Every magazine seems to be getting in on the net server act. I wouldn't be a bit surprised to find Coal Age running a twelve page treatise on its experiences setting up a bituminous Web server. As custom dictates, each rag preaches its pet operating system as the best one for the job. Of course I don't expect Windows magazine to advise its readers to grab a copy of Linux, but let's get real: UNIX is the only way to run an Internet server. Hey, Microsoft, are you listening?
Did you expect a columnist for UnixWorld Online to claim otherwise?

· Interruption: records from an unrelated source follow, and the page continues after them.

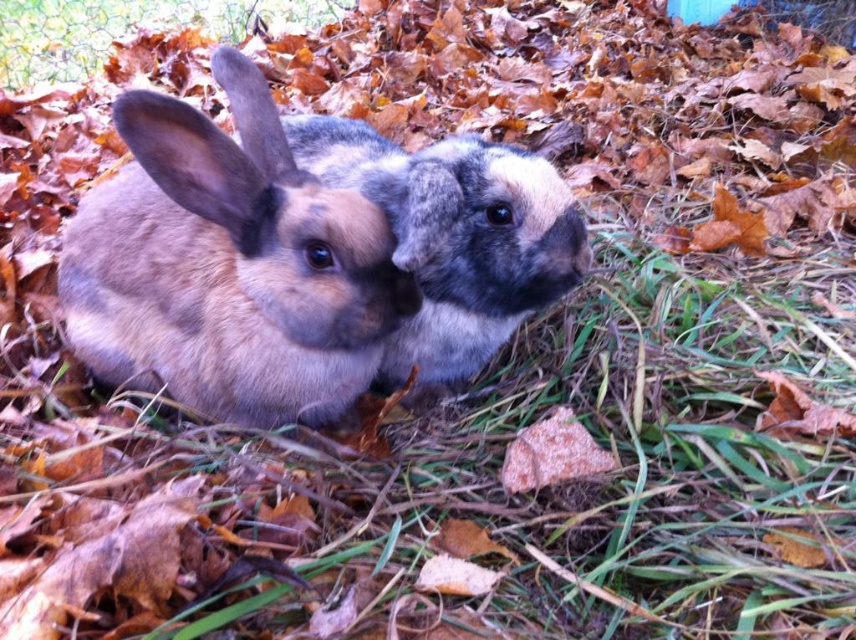 You are a small insect trying to hide from the wind. You notice the fuzzy brown rabbit at left and the green grass at upper left. Which location would provide better shelter based on their sizes?

The fuzzy brown rabbit at left has a greater height compared to the green grass at upper left, so it would provide better shelter from the wind.

You are a photographer trying to capture the fuzzy brown rabbit at left and the fuzzy brown rabbit at center in a clear photo. Which rabbit might be partially hidden by the other?

The fuzzy brown rabbit at center might be partially hidden because the fuzzy brown rabbit at left is positioned over it. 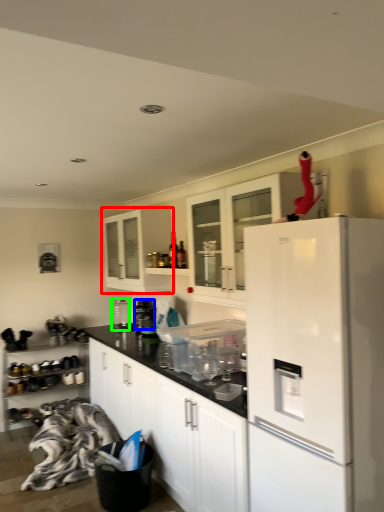 Question: Estimate the real-world distances between objects in this image. Which object is farther from cabinetry (highlighted by a red box), appliance (highlighted by a blue box) or appliance (highlighted by a green box)?

Choices:
 (A) appliance
 (B) appliance

Answer: (B) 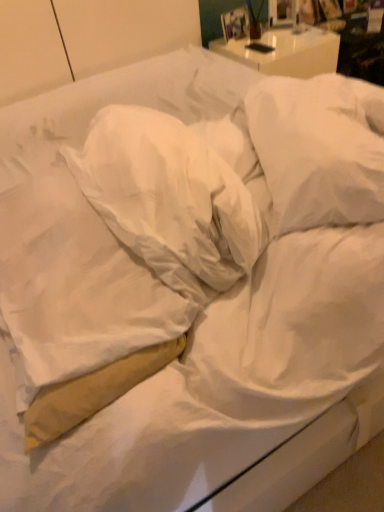 Question: Is tan fabric pillow at left, which ranks as the 1th pillow in left-to-right order, positioned far away from white soft pillow at upper right, which appears as the 1th pillow when viewed from the right?

Choices:
 (A) yes
 (B) no

Answer: (B)

Question: Is white soft pillow at upper right, which appears as the 1th pillow when viewed from the right, at the back of tan fabric pillow at left, which ranks as the 1th pillow in left-to-right order?

Choices:
 (A) no
 (B) yes

Answer: (A)

Question: Is the surface of tan fabric pillow at left, placed as the 3th pillow when sorted from right to left, in direct contact with white soft pillow at upper right, which appears as the 1th pillow when viewed from the right?

Choices:
 (A) yes
 (B) no

Answer: (B)

Question: Does tan fabric pillow at left, placed as the 3th pillow when sorted from right to left, appear on the left side of white soft pillow at upper right, which is the third pillow from left to right?

Choices:
 (A) no
 (B) yes

Answer: (B)

Question: From a real-world perspective, is tan fabric pillow at left, placed as the 3th pillow when sorted from right to left, located higher than white soft pillow at upper right, which appears as the 1th pillow when viewed from the right?

Choices:
 (A) yes
 (B) no

Answer: (B)

Question: From the image's perspective, is white soft pillow at center, which appears as the second pillow when viewed from the left, located above or below tan fabric pillow at left, which ranks as the 1th pillow in left-to-right order?

Choices:
 (A) below
 (B) above

Answer: (B)

Question: From their relative heights in the image, would you say white soft pillow at center, which appears as the second pillow when viewed from the left, is taller or shorter than tan fabric pillow at left, which ranks as the 1th pillow in left-to-right order?

Choices:
 (A) tall
 (B) short

Answer: (A)

Question: From a real-world perspective, is white soft pillow at center, the 2th pillow when ordered from right to left, above or below tan fabric pillow at left, which ranks as the 1th pillow in left-to-right order?

Choices:
 (A) below
 (B) above

Answer: (B)

Question: Which is correct: white soft pillow at center, which appears as the second pillow when viewed from the left, is inside tan fabric pillow at left, which ranks as the 1th pillow in left-to-right order, or outside of it?

Choices:
 (A) inside
 (B) outside

Answer: (B)

Question: In terms of size, does tan fabric pillow at left, which ranks as the 1th pillow in left-to-right order, appear bigger or smaller than white soft pillow at upper right, which is the third pillow from left to right?

Choices:
 (A) small
 (B) big

Answer: (B)

Question: Considering the positions of tan fabric pillow at left, which ranks as the 1th pillow in left-to-right order, and white soft pillow at upper right, which appears as the 1th pillow when viewed from the right, in the image, is tan fabric pillow at left, which ranks as the 1th pillow in left-to-right order, taller or shorter than white soft pillow at upper right, which appears as the 1th pillow when viewed from the right,?

Choices:
 (A) short
 (B) tall

Answer: (B)

Question: Based on their positions, is tan fabric pillow at left, placed as the 3th pillow when sorted from right to left, located to the left or right of white soft pillow at upper right, which appears as the 1th pillow when viewed from the right?

Choices:
 (A) left
 (B) right

Answer: (A)

Question: Is point (145, 318) positioned closer to the camera than point (362, 160)?

Choices:
 (A) closer
 (B) farther

Answer: (A)

Question: Relative to white soft pillow at upper right, which appears as the 1th pillow when viewed from the right, is white soft pillow at center, which appears as the second pillow when viewed from the left, in front or behind?

Choices:
 (A) front
 (B) behind

Answer: (A)

Question: In terms of height, does white soft pillow at center, the 2th pillow when ordered from right to left, look taller or shorter compared to white soft pillow at upper right, which appears as the 1th pillow when viewed from the right?

Choices:
 (A) tall
 (B) short

Answer: (A) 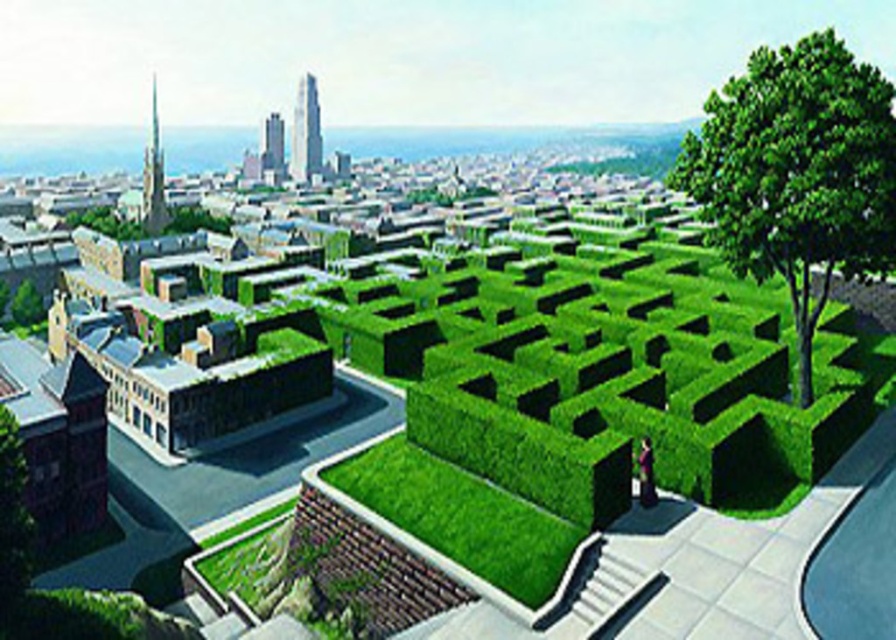 You are standing at the entrance of the hedge maze and want to locate the green leafy tree at upper right. According to the coordinates provided, where should you look relative to your position?

The green leafy tree at upper right is located at coordinates point (797, 173), which means it is positioned to the upper right relative to your current position at the maze entrance.

You are a drone operator trying to capture a photo of the green leafy tree at upper right and the green hedge at center. Which object should you adjust your camera angle upwards to focus on?

The green leafy tree at upper right is above the green hedge at center, so you should adjust your camera angle upwards to focus on the green leafy tree at upper right.

You are standing at the entrance of the hedge maze and want to reach a specific point marked at coordinates point (867, 128). If your current position is 10 feet away from the camera, can you estimate whether the target point is closer to or farther from the camera compared to your current position?

The distance of point (867, 128) from camera is 145.16 feet. Since your current position is only 10 feet away from the camera, the target point is much farther from the camera than your current position. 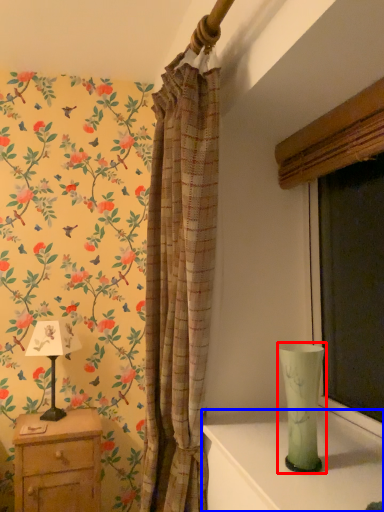 Question: Which point is closer to the camera, glass vase (highlighted by a red box) or table (highlighted by a blue box)?

Choices:
 (A) glass vase
 (B) table

Answer: (B) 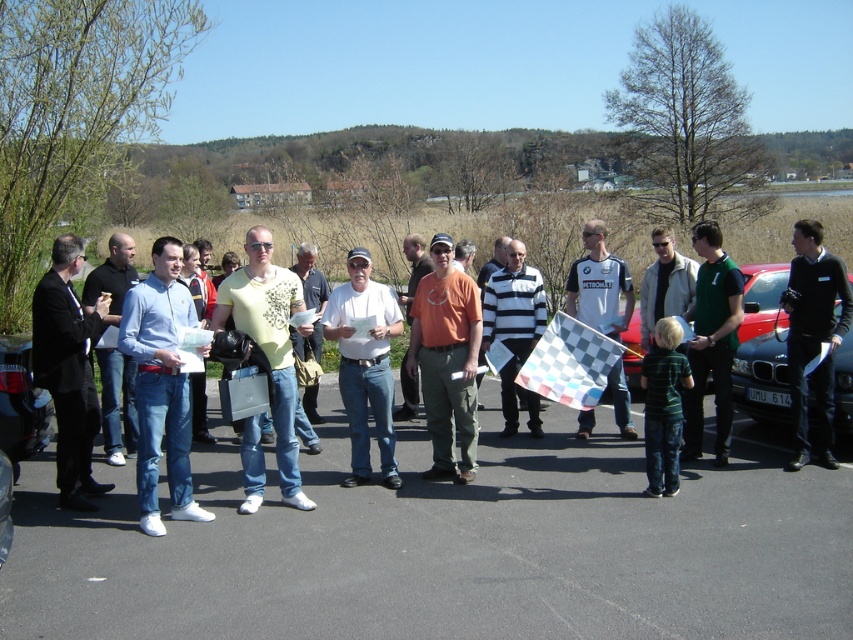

The reasons for UNIX's suitability as a server are obvious to most, but I must describe them lest the GUI camp accuse me of being a causeless UNIX dinosaur. My favorite reason for forsaking DOS, Windows, Windows NT and OS/2 as Internet servers? Filesystems. The structure of the DOS FAT filesystem, and those that model themselves after it, is one of the last remaining bits of outdated technology hampering advanced operating systems. Even NTFS and HPFS, Windows NT and OS/2 replacements for FAT, deliver better performance and long file names while clinging to FAT traditions and limitations.
Take drive lettering. All Windows and OS/2 filesystems use letters (A-Z) to identify mounted hard drives, network mounts and other random-access devices. Each drive letter has a hierarchy of directories and files beneath it, just like UNIX, but the difference is night and day. FAT and FAT-alikes make it difficult to manage storage, both local and remote. Applications get dependent on specific files existing on assigned drive letters. Users like me who employ removable drives and changing network configurations are forced to resort to contrivances. I've watched colleagues network mount drives on their own PCs to get around drive letter limitations.
What's more, FAT, NTFS and HPFS all lack support for links. You can create shadows and aliases in the graphical sense, but there's no equivalent for true UNIX links, hard or soft (symbolic).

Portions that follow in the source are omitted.